▶ **TASK TO COMPLETE**
Say how many lines in the entries below have the word "Hora" in them, giving only the number.

★ ★ ★

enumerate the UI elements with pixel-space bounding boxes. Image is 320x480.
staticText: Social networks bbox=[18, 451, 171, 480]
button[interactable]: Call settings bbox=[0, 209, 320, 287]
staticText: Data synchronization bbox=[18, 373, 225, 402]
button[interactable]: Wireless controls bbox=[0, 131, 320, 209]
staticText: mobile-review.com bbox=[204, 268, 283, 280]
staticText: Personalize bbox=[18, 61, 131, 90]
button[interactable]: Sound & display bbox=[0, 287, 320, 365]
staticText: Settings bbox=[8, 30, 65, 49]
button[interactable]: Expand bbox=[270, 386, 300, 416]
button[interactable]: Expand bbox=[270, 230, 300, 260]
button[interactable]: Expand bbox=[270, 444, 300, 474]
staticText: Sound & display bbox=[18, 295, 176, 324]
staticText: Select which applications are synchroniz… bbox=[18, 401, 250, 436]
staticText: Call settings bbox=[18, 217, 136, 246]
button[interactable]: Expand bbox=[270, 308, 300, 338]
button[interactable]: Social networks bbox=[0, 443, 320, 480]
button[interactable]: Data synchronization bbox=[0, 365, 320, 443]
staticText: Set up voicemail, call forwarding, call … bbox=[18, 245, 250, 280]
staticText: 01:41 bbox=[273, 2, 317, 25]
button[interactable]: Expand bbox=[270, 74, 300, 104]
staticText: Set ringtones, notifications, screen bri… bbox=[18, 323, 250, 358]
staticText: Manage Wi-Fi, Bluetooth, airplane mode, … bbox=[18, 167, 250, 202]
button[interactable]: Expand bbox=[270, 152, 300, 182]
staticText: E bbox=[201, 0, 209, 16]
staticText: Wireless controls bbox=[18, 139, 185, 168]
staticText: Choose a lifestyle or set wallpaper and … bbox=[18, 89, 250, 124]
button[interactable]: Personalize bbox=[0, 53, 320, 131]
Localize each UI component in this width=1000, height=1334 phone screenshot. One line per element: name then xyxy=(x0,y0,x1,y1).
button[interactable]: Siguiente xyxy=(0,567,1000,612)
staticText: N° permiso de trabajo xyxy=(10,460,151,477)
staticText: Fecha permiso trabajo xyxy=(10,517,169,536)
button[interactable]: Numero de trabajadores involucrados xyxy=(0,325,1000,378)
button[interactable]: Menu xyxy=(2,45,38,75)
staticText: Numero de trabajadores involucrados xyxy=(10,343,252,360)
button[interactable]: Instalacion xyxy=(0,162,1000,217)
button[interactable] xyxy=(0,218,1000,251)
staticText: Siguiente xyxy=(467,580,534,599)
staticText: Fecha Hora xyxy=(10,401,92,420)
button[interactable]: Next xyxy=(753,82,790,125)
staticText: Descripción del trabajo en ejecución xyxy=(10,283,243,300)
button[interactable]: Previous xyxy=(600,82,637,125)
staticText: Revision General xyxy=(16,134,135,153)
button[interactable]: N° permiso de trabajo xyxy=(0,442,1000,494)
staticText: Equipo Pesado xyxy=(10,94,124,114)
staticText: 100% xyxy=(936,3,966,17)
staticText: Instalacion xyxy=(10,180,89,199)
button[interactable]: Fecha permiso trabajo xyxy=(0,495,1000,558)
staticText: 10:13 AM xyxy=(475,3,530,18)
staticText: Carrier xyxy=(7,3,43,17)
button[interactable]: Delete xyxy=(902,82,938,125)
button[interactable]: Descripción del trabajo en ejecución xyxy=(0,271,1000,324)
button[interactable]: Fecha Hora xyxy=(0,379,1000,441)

★ ★ ★

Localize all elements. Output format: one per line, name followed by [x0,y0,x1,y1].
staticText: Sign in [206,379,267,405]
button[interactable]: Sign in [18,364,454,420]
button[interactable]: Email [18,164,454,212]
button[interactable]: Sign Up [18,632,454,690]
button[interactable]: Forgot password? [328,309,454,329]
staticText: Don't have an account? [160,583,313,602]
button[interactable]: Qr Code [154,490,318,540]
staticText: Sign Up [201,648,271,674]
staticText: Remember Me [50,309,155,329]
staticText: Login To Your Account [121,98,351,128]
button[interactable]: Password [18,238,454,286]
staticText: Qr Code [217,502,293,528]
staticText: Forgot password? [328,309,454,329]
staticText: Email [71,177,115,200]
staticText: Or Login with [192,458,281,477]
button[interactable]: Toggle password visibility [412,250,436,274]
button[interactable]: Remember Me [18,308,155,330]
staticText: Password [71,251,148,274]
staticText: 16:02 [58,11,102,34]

★ ★ ★

▶ **RESULT OF THIS EXERCISE**
2